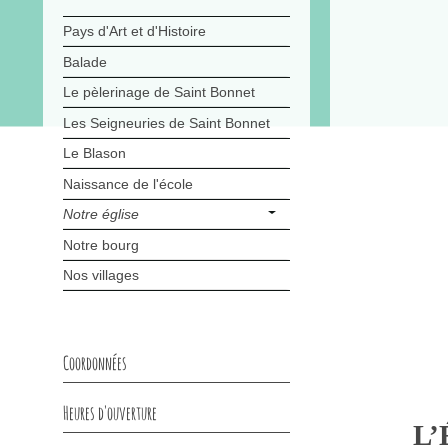
Pays d'Art et d'Histoire
Balade
Le pèlerinage de Saint Bonnet
Les Seigneuries de Saint Bonnet
Le Blason
Naissance de l'école
Notre église
Notre bourg
Nos villages
Coordonnées
Heures d'ouverture
L’Égli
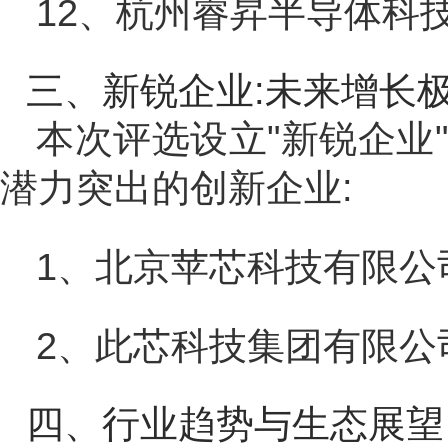
12、杭州睿昇半导体科
三、新锐企业:未来增长
本次评选设立"新锐企业
潜力突出的创新企业:
1、北京苹芯科技有限公
2、此芯科技集团有限公
四、行业趋势与生态展望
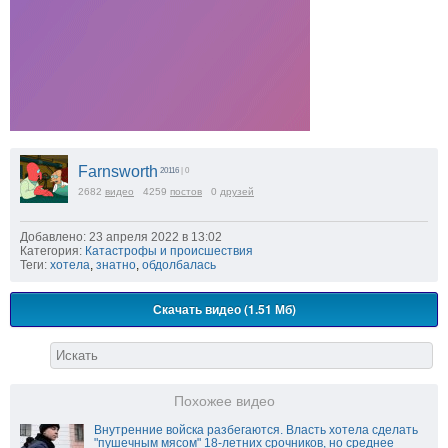
Farnsworth
20116
| 0
2682
видео
4259
постов
0
друзей
Добавлено: 23 апреля 2022 в 13:02
Категория:
Катастрофы и происшествия
Теги:
хотела
,
знатно
,
обдолбалась
Скачать видео (1.51 Мб)
Похожее видео
Внутренние войска разбегаются. Власть хотела сделать
"пушечным мясом" 18-летних срочников, но среднее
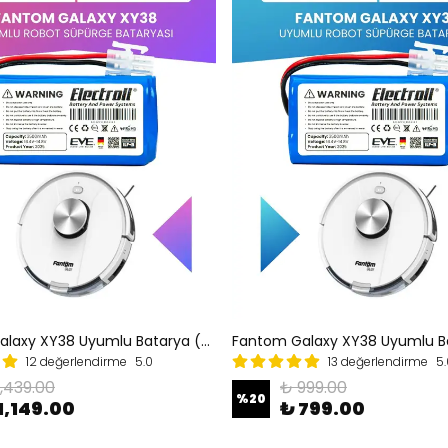
Fantom Galaxy XY38 Uyumlu Batarya (MAKSİMUM KAPASİTE) 3500mah Pil Robot Süpürge Bataryası Değişimi
12 değerlendirme
5.0
13 değerlendirme
5.
1,439.00
₺ 999.00
%
20
1,149.00
₺ 799.00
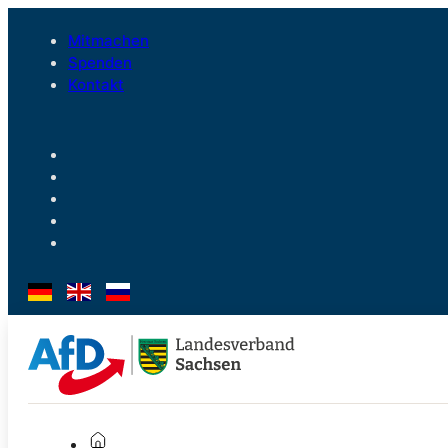
Mitmachen
Spenden
Kontakt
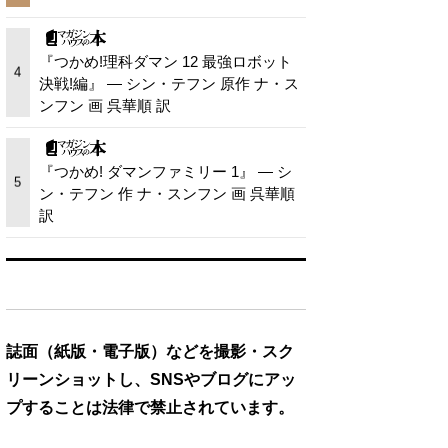
『つかめ!理科ダマン 12 最強ロボット
4
決戦!編』 — シン・テフン 原作 ナ・ス
ンフン 画 呉華順 訳
『つかめ! ダマンファミリー 1』 — シ
5
ン・テフン 作 ナ・スンフン 画 呉華順
訳
誌面（紙版・電子版）などを撮影・スク
リーンショットし、SNSやブログにアッ
プすることは法律で禁止されています。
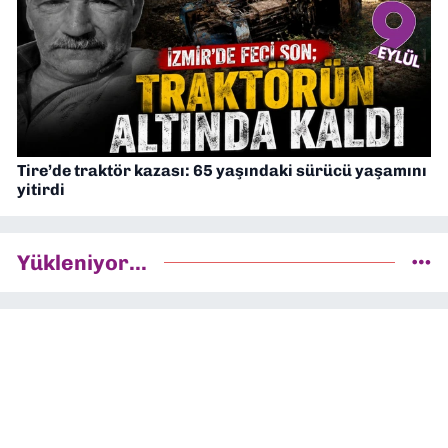
Tire’de traktör kazası: 65 yaşındaki sürücü yaşamını
yitirdi
Yükleniyor...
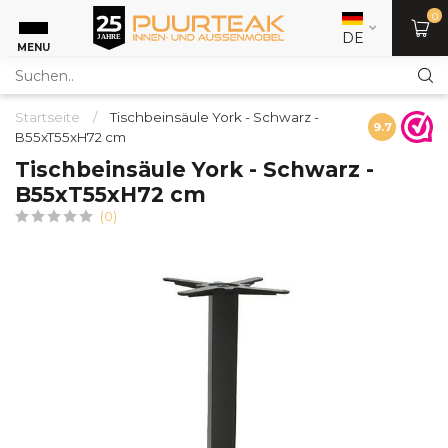
0
DE
MENU
Startseite
/
Tischbeinsäule York - Schwarz -
9.7
B55xT55xH72 cm
Tischbeinsäule York - Schwarz -
B55xT55xH72 cm
(0)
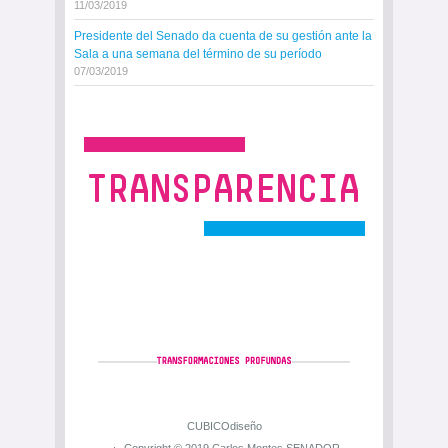
11/03/2019
Presidente del Senado da cuenta de su gestión ante la
Sala a una semana del término de su período
07/03/2019
CUBICOdiseño
Copyright © 2019 Carlos Montes SENADOR.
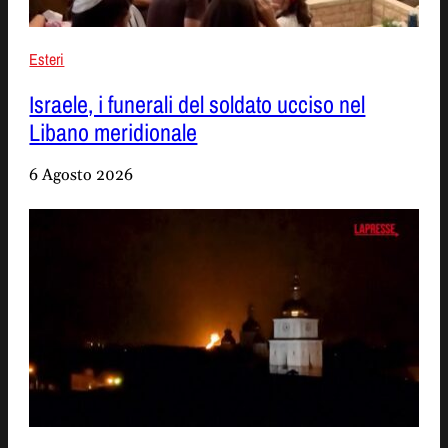
Esteri
Israele, i funerali del soldato ucciso nel
Libano meridionale
6 Agosto 2026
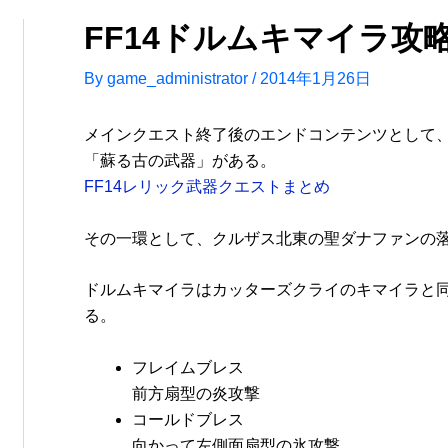
FF14ドルムキマイラ攻
By
game_administrator
/
2014年1月26日
メインクエスト終了後のエンドコンテンツとして
「蘇る古の武器」がある。
FF14レリック武器クエストまとめ
その一環として、クルザス北東の聖ダナファンの
ドルムキマイラはカッターズクライのキマイラと
る。
フレイムブレス
前方扇型の炎攻撃
コールドブレス
向かって左側面扇型の氷攻撃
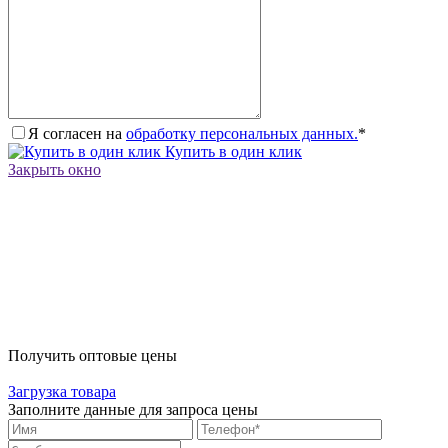
Я согласен на
обработку персональных данных.
*
Купить в один клик
Закрыть окно
Получить оптовые цены
Загрузка товара
Заполните данные для запроса цены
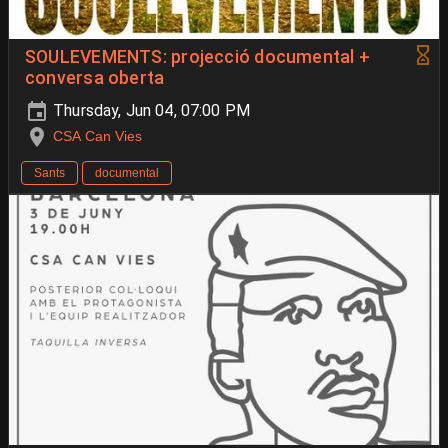
SOULEVEMENTS: projecció documental +
conversa oberta
Thursday, Jun 04, 07:00 PM
CSA Can Vies
Sants
documental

= = =

Repeat word for word only the lines from the line holding "Naissance de l'école" to the final line of the material, both included. Don't carry over any picture.

Naissance de l'école
Notre église
Notre bourg
Nos villages
Coordonnées
Heures d'ouverture
L’Égli
12、杭州睿昇半导体科
三、新锐企业:未来增长
本次评选设立"新锐企业
潜力突出的创新企业:
1、北京苹芯科技有限公
2、此芯科技集团有限公
四、行业趋势与生态展望
Farnsworth
20116
| 0
2682
видео
4259
постов
0
друзей
Добавлено: 23 апреля 2022 в 13:02
Категория:
Катастрофы и происшествия
Теги:
хотела
,
знатно
,
обдолбалась
Скачать видео (1.51 Мб)
Похожее видео
Внутренние войска разбегаются. Власть хотела сделать
"пушечным мясом" 18-летних срочников, но среднее
Fantom Galaxy XY38 Uyumlu Batarya (MAKSİMUM KAPASİTE) 3500mah Pil Robot Süpürge Bataryası Değişimi
12 değerlendirme
5.0
13 değerlendirme
5.
1,439.00
₺ 999.00
%
20
1,149.00
₺ 799.00
Mitmachen
Spenden
Kontakt
『つかめ!理科ダマン 12 最強ロボット
4
決戦!編』 — シン・テフン 原作 ナ・ス
ンフン 画 呉華順 訳
『つかめ! ダマンファミリー 1』 — シ
5
ン・テフン 作 ナ・スンフン 画 呉華順
訳
誌面（紙版・電子版）などを撮影・スク
リーンショットし、SNSやブログにアッ
プすることは法律で禁止されています。
Tire’de traktör kazası: 65 yaşındaki sürücü yaşamını
yitirdi
Yükleniyor...
0
DE
MENU
Startseite
/
Tischbeinsäule York - Schwarz -
9.7
B55xT55xH72 cm
Tischbeinsäule York - Schwarz -
B55xT55xH72 cm
(0)
11/03/2019
Presidente del Senado da cuenta de su gestión ante la
Sala a una semana del término de su período
07/03/2019
CUBICOdiseño
Copyright © 2019 Carlos Montes SENADOR.
Esteri
Israele, i funerali del soldato ucciso nel
Libano meridionale
6 Agosto 2026
FF14ドルムキマイラ攻
By
game_administrator
/
2014年1月26日
メインクエスト終了後のエンドコンテンツとして
「蘇る古の武器」がある。
FF14レリック武器クエストまとめ
その一環として、クルザス北東の聖ダナファンの
ドルムキマイラはカッターズクライのキマイラと
る。
フレイムブレス
前方扇型の炎攻撃
コールドブレス
向かって左側面扇型の氷攻撃
Я согласен на
обработку персональных данных.
*
Купить в один клик
Закрыть окно
Получить оптовые цены
Загрузка товара
Заполните данные для запроса цены
SOULEVEMENTS: projecció documental +
conversa oberta
Thursday, Jun 04, 07:00 PM
CSA Can Vies
Sants
documental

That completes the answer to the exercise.